Start of Available data
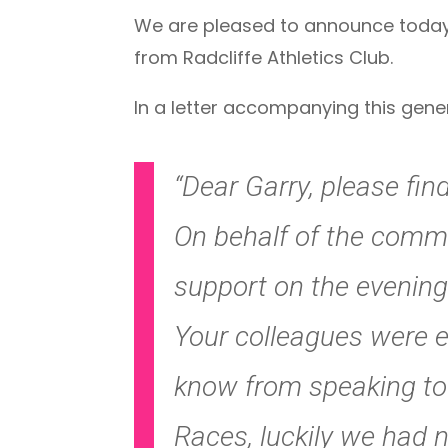
We are pleased to announce today 
from Radcliffe Athletics Club.
In a letter accompanying this gene
“Dear Garry, please fin
On behalf of the commi
support on the evening o
Your colleagues were ex
know from speaking to r
Races, luckily we had 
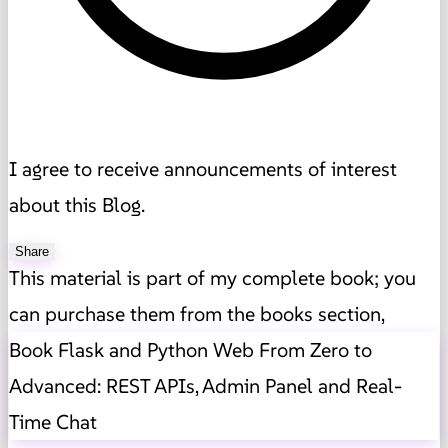
I agree to receive announcements of interest
about this Blog.
Share
This material is part of my complete book; you
can purchase them from the books section,
Book Flask and Python Web From Zero to
Advanced: REST APIs, Admin Panel and Real-
Time Chat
End of Available data
Your instructions —
Only the lines from the one containing "This material is" through the end of the material belong in the answer, each restated word for word.

Result —
This material is part of my complete book; you
can purchase them from the books section,
Book Flask and Python Web From Zero to
Advanced: REST APIs, Admin Panel and Real-
Time Chat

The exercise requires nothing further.